Jersey: Differentiate between session timeout and lack of authorization

Question

I'm using Jersey (1.18.1) with RolesAllowedResourceFilterFactory enabled. Suppose that I have the following resource:

@RolesAllowed("SuperUser")
@Path("/resource")
class Resource{
  //some code here
}

On access to this resource when the session has timed out the server throws a WebApplicationException with no message whatsoever, but it also does this if a user without the necessary role tries to access the given resource. So: How can I differentiate between the session timeout and the lack of the necessary role ?

I need to do that because I want to send an appropriate message (from an ExceptionMapper) to the frontend and take appropriate measures there.

Answer 1

I've solved the problem by injecting the SecurityContext into the ExceptionMapper and checking if the the user has any roles assigned. If it has and the webAppException.getResponse().getStatus() status code is equal to FORBIDDEN(403) then the cause of the exception is lack of authorization (the user doesn't have the necessary role). If the user doesn't have any assigned roles and again the status code of the response is 403 - it means that the session has expired, else something else is the cause of the exception.

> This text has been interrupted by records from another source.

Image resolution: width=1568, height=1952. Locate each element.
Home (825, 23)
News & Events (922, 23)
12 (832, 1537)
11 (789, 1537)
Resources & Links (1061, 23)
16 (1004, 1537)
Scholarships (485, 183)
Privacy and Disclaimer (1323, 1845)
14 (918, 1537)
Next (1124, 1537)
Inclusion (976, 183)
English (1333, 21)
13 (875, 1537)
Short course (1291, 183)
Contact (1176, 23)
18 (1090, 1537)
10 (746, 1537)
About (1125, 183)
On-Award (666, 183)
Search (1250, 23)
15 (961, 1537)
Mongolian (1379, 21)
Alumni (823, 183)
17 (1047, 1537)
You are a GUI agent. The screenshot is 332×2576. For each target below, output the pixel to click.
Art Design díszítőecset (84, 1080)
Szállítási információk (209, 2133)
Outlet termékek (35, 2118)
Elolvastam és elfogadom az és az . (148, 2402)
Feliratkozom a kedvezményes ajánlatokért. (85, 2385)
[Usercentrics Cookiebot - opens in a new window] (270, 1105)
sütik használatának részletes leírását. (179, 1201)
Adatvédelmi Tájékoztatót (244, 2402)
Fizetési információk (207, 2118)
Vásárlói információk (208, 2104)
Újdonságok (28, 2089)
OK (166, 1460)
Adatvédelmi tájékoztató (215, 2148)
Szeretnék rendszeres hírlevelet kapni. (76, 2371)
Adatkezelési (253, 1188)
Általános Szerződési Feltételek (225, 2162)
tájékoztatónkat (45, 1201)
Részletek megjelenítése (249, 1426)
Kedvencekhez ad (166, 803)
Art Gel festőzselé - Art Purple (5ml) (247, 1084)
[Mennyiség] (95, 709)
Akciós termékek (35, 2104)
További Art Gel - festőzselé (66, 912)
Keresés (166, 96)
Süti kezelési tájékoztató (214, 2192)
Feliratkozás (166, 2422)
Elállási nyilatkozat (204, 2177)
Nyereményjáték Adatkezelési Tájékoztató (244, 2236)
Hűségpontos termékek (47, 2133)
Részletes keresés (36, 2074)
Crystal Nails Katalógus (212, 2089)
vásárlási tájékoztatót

This approach has one big downside - it requires all users to have at least one assigned role else it won't work;

Answer 2

I don't think there is a build in way to do this because then the container needed to remember expired sessionIds and their associated users. As far as I know the container will just delete this information on session-timeout. But you could try to do this on your own:

Implement a HttpSessionListener and store expired SessionIDs in some kind of cache. Most likely you want to show this "your session expired" message only to authorized users but a HTTP-Session may also be created for non-authorized users. So you need to check if the user was authorized. As you don't have access to the UserPrincipal in the SessionListener you need to store some information in the session on your own.

@WebListener
public class HttpSessionChecker implements HttpSessionListener {

    @Inject
    private SessionIdCache cache;

    public void sessionCreated(HttpSessionEvent event) {}

    public void sessionDestroyed(HttpSessionEvent event) {
        if (event.getSession().getAttribute("someAuthInformation") != null) { // whatever you've stored
            cache.put(event.getSession().getId(), new Date());
        }
    }

}

In Your ExceptionMapper you can now check if a JSESSIONID-Cookie was part of the request-headers and if the passed sessionID is found in your cache.

@Provider
public class ExMapper implements ExceptionMapper<Exception> { 

    @Inject
    private SessionIdCache cache;

    @Context 
    private HttpServletRequest request;

    @Override 
    public Response toResponse(Exception ex) { 
        for (Cookie cookie : request.getCookies()) {
            if ("JSESSIONID".equals(cookie.getName())) {
                String sessionId = cookie.getValue().substring(0, cookie.getValue().lastIndexOf('.')); // ignore .hostname
                if (cache.contains(sessionId)) {
                    return Response.serverError().entity("Your session timed out").build();
                }
            }
        }
        return Response.serverError().build();
    } 

}

You should think of cleaning up your cache from time to time.